CVPR 2016

Abstract

3D shape models are becoming widely available and easier to capture, making available 3D information crucial for progress in object classification. Current state-of-the-art methods rely on CNNs to address this problem. Recently, we witness two types of CNNs being developed: CNNs based upon volumetric representations versus CNNs based upon multi-view representations. Empirical results from these two types of CNNs exhibit a large gap, indicating that existing volumetric CNN architectures and approaches are unable to fully exploit the power of 3D representations. In this paper, we aim to improve both volumetric CNNs and multi-view CNNs according to extensive analysis of existing approaches. To this end, we introduce two distinct network architectures of volumetric CNNs. In addition, we examine multi-view CNNs, where we introduce multi-resolution filtering in 3D. Overall, we are able to outperform current state-of-the-art methods for both volumetric CNNs and multi-view CNNs. We provide extensive experiments designed to evaluate underlying design choices, thus providing a better understanding of the space of methods available for object classification on 3D data.

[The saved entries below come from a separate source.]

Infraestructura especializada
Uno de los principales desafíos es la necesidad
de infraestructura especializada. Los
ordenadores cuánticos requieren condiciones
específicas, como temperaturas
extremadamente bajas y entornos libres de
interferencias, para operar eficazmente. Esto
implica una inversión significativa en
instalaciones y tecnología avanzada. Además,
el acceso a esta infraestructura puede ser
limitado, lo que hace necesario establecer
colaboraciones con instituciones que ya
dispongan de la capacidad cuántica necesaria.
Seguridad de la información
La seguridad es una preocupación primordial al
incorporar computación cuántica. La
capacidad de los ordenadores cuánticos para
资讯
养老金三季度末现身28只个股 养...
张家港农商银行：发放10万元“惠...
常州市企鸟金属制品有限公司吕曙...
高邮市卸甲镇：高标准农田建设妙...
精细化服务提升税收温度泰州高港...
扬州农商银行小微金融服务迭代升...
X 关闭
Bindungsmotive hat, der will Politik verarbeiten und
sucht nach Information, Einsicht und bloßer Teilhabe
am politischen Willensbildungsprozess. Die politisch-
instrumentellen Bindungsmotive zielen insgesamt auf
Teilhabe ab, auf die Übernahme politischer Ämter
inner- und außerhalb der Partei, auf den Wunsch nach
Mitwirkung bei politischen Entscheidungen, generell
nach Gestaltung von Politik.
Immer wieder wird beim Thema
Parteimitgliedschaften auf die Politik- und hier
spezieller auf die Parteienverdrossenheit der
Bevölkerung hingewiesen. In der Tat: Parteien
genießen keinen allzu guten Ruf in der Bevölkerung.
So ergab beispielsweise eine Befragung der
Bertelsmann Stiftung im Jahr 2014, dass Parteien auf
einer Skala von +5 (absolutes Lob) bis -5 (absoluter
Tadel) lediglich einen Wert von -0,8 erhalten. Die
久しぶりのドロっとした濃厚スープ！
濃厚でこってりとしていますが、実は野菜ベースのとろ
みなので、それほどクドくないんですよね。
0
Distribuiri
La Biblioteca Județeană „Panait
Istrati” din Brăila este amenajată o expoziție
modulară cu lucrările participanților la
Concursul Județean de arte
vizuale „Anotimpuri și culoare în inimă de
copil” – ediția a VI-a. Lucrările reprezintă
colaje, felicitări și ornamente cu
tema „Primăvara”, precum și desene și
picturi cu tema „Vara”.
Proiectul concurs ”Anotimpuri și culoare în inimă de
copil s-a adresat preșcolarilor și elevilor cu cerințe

We provide a dataset containing RGB-D data and mesh reconstructions of 243 objects from 12 categories, for the purpose of 3D shape classification. The RGB-D data contains sequences taken from a PrimeSense sensor. Each sequence contains color and depth images, along with the camera intrinsics. Camera trajectories are provided per-object. Additionally, we provide meshes extracted from the reconstructions of this data (with objects segmented from the background). Please refer to the respective publication when using this data.

Format

Object meshes: .obj meshes of the objects by category.
Raw scan data: We provide 208 sequences of tracked RGB-D camera frames, from which the 243 objects were extracted. We use the VoxelHashing framework for camera tracking and reconstruction. Each sequence contains:
mapping.txt: Since mulitple objects may be extracted from a single scanned sequence, this file contains a mapping from each object to its original scan data.


License

The data has been released under a Creative Commons Attribution-NonCommercial-ShareAlike 4.0 License.